— Work item —
Write only the number of lines in the entries below that contain the word "button".

[Start of Attachment]

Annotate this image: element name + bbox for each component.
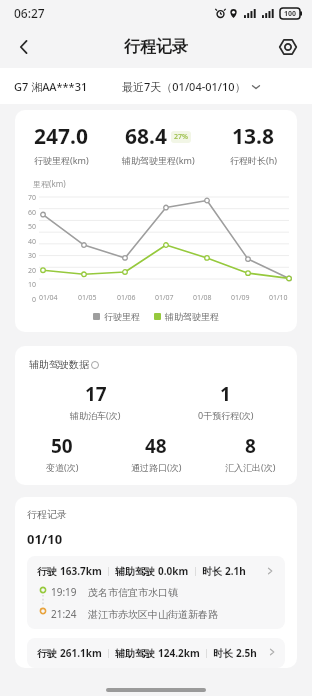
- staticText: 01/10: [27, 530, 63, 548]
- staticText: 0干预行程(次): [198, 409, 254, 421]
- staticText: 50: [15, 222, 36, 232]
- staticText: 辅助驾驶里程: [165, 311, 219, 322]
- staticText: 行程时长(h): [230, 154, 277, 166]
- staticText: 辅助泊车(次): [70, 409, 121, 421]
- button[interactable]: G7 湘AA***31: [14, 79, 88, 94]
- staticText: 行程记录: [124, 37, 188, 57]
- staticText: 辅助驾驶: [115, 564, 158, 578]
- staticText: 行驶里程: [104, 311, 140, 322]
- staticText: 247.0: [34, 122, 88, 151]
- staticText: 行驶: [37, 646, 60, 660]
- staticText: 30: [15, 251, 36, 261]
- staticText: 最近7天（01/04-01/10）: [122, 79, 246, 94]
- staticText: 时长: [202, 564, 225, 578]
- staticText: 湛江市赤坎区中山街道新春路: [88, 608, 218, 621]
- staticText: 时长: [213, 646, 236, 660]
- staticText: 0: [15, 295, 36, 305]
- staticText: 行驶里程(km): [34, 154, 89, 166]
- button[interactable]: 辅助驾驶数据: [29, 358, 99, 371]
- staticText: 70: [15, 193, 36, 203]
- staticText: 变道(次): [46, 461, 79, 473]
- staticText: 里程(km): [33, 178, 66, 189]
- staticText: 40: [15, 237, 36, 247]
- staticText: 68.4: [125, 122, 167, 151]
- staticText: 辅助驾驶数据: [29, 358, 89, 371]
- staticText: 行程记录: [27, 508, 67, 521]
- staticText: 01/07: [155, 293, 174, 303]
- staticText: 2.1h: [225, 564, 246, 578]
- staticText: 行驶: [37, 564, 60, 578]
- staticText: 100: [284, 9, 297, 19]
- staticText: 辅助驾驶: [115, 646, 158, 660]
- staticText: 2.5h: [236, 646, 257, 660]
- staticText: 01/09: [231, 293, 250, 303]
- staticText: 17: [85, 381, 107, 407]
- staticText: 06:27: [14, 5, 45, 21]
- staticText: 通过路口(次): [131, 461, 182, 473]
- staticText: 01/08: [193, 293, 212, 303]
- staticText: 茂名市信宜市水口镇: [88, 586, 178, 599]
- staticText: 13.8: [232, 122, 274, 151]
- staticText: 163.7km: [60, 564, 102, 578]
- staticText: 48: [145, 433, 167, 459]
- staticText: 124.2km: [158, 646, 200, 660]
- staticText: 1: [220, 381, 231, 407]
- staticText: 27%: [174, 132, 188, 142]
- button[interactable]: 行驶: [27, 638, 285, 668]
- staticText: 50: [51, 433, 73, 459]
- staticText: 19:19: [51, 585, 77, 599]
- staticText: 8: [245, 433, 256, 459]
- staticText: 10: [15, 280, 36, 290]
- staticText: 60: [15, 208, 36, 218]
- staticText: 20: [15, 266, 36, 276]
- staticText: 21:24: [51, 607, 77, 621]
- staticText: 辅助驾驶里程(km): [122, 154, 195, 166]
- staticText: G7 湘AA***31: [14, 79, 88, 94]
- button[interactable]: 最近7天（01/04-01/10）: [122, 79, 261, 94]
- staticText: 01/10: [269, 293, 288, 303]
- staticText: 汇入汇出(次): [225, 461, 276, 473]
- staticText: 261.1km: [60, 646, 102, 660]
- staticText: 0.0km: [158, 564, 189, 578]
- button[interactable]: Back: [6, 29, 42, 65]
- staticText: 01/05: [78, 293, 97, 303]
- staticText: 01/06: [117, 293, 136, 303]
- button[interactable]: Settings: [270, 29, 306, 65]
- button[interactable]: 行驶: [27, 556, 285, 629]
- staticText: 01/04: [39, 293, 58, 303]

[End of Attachment]

— Written answer —
7